Publication year - 2012
Publication title -
journal of cellular biochemistry
Language(s) - English
Resource type - Journals
SCImago Journal Rank - 1.028
H-Index - 165
eISSN - 1097-4644
pISSN - 0730-2312
DOI - 10.1002/jcb.24023
Subject(s) - apoptosis , cytochrome c , colorectal cancer , hyperthermia , programmed cell death , caspase , cancer research , hepatocyte , mitochondrion , cytotoxicity , cytosol , reactive oxygen species , cancer cell , receptor , fas ligand , poly adp ribose polymerase , chemistry , biology , medicine , cancer , microbiology and biotechnology , biochemistry , polymerase , in vitro , enzyme
Colorectal cancer is the third leading cause of cancer‐related mortality in the world; death usually results from uncontrolled metastatic disease. Previously, we developed a novel strategy of TNF‐related apoptosis‐inducing ligand (Apo2L/TRAIL) in combination with hyperthermia to treat hepatic colorectal metastases. However, previous studies suggest a potential hepatocyte cytotoxicity with TRAIL. Unlike TRAIL, anti‐human TRAIL receptor antibody induces apoptosis without hepatocyte toxicity.
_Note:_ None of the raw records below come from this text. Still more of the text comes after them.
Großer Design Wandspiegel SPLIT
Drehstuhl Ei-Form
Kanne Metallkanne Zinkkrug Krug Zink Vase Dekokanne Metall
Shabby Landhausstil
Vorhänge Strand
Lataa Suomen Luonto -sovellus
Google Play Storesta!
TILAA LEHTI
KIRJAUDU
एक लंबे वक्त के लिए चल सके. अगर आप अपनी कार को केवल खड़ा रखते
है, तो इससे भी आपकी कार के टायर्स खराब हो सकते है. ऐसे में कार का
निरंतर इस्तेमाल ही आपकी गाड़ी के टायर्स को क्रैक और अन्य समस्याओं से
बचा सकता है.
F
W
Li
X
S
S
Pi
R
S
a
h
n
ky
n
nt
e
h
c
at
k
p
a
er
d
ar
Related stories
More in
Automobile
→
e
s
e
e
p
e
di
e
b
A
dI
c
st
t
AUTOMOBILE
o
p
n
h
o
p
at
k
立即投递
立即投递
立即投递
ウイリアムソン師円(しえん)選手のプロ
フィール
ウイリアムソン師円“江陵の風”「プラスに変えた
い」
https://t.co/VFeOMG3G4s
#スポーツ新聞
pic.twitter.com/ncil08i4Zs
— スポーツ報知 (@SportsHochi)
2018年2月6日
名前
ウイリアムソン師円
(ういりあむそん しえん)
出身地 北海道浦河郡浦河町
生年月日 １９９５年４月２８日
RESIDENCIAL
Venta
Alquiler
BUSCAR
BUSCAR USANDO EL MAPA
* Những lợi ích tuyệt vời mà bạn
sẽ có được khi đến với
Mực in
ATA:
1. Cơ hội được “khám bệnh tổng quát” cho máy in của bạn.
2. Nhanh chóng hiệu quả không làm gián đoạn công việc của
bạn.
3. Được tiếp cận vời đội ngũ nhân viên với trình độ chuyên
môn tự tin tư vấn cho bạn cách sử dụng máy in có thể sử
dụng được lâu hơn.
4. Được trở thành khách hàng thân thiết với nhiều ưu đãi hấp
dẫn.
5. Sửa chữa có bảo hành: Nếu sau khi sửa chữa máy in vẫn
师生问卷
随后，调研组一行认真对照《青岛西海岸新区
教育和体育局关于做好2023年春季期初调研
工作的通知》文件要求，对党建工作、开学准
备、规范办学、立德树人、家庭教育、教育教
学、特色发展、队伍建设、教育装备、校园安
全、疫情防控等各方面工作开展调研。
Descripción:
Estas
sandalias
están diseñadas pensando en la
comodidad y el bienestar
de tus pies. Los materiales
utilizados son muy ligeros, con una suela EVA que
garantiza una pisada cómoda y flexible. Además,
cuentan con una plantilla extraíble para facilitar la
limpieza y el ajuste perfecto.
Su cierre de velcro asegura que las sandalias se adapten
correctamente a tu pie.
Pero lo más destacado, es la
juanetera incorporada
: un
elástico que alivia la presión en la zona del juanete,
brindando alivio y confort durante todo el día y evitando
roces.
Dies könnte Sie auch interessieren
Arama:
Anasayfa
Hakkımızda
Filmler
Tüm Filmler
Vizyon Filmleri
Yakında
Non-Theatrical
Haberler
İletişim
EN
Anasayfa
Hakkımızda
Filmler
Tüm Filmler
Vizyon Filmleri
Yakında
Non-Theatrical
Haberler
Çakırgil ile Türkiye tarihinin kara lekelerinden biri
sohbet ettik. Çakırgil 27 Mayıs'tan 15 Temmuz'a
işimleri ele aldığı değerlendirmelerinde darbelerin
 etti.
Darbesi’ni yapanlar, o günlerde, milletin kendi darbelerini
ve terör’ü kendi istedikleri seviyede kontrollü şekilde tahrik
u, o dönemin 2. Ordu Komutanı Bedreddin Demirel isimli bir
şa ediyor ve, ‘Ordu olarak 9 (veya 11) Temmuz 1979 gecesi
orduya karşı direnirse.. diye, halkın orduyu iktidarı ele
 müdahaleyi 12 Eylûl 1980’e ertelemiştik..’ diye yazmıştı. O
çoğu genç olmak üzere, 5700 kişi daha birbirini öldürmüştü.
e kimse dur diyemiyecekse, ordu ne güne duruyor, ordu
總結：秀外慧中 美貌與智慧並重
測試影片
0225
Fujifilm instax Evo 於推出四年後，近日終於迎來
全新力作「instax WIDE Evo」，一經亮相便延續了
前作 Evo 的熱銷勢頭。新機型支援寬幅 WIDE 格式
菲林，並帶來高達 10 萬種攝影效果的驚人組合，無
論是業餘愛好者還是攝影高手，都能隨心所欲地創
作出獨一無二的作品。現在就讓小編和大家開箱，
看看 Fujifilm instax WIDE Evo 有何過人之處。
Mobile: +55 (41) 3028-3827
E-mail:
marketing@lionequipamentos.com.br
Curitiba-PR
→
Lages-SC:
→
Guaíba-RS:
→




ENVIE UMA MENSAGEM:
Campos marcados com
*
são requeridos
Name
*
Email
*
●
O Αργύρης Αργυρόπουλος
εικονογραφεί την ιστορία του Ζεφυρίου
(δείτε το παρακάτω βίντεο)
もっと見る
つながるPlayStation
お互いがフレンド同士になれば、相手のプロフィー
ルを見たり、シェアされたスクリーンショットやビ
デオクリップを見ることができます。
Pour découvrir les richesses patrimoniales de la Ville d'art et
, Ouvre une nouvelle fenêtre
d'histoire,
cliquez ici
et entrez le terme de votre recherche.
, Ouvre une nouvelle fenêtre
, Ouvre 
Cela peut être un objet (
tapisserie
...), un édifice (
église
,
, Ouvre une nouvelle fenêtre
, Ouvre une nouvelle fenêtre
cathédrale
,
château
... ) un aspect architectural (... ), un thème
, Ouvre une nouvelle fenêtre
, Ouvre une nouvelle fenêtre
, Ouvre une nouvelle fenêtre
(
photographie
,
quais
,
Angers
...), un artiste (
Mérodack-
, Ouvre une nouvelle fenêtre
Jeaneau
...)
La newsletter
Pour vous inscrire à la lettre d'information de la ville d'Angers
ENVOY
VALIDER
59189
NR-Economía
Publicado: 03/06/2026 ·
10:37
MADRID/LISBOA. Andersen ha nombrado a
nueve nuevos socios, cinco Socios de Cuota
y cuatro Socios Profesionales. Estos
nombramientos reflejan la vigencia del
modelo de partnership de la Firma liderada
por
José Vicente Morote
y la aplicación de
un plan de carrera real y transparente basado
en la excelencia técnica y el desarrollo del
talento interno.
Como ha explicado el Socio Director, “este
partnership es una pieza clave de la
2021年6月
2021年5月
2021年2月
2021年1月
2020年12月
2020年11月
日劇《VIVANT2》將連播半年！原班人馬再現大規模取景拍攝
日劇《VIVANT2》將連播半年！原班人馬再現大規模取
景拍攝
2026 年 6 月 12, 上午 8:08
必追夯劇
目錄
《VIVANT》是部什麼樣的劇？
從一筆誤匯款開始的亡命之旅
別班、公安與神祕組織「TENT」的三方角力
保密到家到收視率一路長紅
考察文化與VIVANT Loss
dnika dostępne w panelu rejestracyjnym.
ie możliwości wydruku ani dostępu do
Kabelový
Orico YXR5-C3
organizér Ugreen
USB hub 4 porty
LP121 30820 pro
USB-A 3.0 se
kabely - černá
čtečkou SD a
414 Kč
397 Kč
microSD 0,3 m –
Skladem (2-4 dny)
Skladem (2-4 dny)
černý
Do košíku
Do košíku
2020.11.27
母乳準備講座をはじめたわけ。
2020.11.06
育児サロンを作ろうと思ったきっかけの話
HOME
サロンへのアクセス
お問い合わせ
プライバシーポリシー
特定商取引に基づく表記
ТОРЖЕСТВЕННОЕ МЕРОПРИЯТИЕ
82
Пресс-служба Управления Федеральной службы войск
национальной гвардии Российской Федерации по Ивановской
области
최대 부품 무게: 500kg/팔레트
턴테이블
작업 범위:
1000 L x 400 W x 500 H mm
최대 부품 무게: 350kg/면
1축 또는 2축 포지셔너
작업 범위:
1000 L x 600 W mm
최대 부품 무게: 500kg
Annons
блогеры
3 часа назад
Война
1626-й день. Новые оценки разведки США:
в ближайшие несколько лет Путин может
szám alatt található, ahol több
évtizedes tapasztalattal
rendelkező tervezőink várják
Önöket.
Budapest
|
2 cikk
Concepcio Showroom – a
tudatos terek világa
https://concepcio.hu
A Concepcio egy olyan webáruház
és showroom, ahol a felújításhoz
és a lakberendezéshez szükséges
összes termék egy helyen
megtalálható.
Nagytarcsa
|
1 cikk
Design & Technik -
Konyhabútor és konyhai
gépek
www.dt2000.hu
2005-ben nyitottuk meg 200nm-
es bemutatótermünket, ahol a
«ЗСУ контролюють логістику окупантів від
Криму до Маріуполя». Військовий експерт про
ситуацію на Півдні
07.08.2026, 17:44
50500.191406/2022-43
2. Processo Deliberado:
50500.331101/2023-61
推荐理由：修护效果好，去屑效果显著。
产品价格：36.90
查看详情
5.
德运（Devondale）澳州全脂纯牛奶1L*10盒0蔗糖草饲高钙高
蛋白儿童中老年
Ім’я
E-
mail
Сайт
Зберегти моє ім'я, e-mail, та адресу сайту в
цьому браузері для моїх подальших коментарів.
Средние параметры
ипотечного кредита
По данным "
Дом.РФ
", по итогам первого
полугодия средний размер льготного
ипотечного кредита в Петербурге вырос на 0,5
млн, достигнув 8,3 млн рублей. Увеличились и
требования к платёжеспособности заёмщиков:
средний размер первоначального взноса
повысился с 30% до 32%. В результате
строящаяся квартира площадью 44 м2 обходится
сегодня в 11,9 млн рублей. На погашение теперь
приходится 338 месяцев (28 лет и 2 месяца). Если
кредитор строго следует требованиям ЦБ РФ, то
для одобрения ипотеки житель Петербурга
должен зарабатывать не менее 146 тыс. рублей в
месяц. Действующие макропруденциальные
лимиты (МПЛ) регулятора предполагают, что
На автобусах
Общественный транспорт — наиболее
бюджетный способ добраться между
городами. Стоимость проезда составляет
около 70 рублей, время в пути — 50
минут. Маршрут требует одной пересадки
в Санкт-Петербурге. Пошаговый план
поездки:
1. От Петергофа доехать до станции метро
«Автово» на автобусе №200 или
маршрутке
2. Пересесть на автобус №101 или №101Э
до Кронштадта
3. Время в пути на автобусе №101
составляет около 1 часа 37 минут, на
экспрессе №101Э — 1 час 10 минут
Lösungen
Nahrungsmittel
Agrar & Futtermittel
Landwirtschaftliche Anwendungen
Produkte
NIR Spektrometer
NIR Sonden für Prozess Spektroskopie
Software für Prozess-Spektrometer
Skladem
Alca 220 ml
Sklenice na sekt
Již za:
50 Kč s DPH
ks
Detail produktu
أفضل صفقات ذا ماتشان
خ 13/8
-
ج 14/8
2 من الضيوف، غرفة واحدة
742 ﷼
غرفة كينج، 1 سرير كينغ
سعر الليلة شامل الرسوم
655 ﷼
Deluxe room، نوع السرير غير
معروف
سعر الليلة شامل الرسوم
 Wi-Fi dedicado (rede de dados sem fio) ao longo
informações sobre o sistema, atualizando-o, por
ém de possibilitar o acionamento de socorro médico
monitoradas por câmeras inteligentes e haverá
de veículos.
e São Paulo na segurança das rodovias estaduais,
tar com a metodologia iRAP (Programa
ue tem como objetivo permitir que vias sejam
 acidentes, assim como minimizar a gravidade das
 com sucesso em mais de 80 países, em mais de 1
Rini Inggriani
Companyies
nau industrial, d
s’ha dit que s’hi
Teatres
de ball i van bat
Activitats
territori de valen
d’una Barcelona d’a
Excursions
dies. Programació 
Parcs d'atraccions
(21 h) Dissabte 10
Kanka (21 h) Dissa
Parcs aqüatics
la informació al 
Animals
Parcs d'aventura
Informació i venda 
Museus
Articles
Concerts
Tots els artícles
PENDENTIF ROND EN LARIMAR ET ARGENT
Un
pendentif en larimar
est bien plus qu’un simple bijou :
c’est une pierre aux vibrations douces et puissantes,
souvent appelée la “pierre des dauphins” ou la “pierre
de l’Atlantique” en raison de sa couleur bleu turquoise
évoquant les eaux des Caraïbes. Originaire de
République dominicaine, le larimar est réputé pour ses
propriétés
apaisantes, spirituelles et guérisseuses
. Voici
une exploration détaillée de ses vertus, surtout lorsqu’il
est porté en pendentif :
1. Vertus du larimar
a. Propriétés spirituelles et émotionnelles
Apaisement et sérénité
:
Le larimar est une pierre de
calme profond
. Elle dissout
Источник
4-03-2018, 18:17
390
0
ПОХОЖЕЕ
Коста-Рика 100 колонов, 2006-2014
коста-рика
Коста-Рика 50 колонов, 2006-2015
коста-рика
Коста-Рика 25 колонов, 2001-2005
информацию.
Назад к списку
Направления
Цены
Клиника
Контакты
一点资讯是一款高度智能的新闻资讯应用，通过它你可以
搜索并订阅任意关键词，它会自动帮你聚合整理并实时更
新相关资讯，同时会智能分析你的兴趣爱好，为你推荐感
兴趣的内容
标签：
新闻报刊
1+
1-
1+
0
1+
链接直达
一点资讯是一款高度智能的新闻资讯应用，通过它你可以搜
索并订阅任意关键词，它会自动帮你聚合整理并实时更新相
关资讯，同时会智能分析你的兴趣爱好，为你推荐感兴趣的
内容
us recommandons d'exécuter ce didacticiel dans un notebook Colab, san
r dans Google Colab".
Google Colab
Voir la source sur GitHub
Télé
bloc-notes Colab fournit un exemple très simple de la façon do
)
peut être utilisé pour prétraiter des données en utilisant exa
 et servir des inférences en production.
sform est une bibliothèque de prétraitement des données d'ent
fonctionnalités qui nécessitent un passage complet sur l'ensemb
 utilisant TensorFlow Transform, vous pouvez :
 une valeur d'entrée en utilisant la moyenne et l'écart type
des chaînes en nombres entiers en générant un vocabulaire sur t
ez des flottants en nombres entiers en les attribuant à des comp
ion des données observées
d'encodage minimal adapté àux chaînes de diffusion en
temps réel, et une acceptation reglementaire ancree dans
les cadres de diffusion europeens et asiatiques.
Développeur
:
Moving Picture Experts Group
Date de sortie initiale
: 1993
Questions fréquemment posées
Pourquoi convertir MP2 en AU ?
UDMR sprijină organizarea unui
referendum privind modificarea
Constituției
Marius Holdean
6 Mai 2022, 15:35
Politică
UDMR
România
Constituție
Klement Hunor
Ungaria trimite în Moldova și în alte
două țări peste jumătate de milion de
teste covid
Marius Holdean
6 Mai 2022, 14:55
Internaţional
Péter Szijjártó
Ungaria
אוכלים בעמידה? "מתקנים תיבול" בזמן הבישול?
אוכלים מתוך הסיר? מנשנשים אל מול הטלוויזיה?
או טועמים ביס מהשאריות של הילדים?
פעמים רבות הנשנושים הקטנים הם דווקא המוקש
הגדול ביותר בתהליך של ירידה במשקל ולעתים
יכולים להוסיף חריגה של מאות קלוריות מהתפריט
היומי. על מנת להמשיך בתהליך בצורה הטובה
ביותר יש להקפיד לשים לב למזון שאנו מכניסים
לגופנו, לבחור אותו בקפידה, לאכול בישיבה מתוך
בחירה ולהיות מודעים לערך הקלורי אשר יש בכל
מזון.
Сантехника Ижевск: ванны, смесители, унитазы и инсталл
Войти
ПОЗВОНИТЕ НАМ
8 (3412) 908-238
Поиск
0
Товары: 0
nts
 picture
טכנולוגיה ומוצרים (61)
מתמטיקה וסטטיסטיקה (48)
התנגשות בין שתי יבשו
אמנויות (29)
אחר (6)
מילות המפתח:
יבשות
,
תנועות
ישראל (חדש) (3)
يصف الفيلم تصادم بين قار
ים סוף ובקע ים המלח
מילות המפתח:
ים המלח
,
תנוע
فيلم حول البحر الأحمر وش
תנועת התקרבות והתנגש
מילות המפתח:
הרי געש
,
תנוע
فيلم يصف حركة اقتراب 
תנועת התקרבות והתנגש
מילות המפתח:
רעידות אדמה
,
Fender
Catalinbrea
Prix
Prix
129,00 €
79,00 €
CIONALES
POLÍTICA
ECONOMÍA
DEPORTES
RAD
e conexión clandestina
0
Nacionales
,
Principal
In this study, we evaluated the anti‐tumor efficacy of humanized anti‐death receptor 4 (DR4) antibody mapatumumab (Mapa) by comparing it with TRAIL in combination with hyperthermia. TRAIL, which binds to both DR4 and death receptor 5 (DR5), was approximately tenfold more effective than Mapa in inducing apoptosis. However, hyperthermia enhances apoptosis induced by either agent. We observed that the synergistic effect was mediated through elevation of reactive oxygen species, c‐Jun N‐terminal kinase activation, Bax oligomerization, and translocalization to the mitochondria, loss of mitochondrial membrane potential, release of cytochrome c to cytosol, activation of caspases, and increase in poly(ADP‐ribose) polymerase cleavage. We believe that the successful outcome of this study will support the application of Mapa in combination with hyperthermia to colorectal hepatic metastases. J. Cell. Biochem. 113: 1547–1558, 2012. © 2011 Wiley Periodicals, Inc.